Gottlieb specifically called out prescription benefit managers (PBMs), which serve as middlemen between insurers and drug manufacturers and work to negotiate prescription drug prices with drug makers. 

But those savings aren’t passed along to patients, Gottlieb said.

“Too often, we see situations where consolidated firms — the PBMs, the distributors, and the drug stores — team up with payers,” Gottlieb said.

“They use their individual market power to effectively split some of the monopoly rents with large manufacturers and other intermediaries rather than passing on the saving garnered from competition to patients and employers.”

Gottlieb also criticized drug rebates, a process in which drug manufacturers give insurers discounts on certain drugs.

Insurers often use these savings to lower premiums for all patients, not passing the discounts on these drugs directly to those buying them, who pay the list price set by manufacturers. 

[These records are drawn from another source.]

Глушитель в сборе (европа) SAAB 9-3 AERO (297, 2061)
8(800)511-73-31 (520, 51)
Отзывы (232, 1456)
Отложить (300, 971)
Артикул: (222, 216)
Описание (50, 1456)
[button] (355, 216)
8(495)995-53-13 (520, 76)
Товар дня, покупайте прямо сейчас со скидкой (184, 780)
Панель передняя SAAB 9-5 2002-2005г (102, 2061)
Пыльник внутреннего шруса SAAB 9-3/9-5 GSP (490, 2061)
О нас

“Patients shouldn’t face exorbitant out-of-pocket costs, and pay money where the primary purpose is to help subsidize rebates paid to a long list of supply chain intermediaries, or is used to buy down the premium costs for everyone else,” Gottlieb said.

“The big copay or rebate on the costly drug can help offset insurers’ payments to the pharmacy, and reduce average insurance premiums. But sick people aren’t supposed to be subsidizing the healthy.”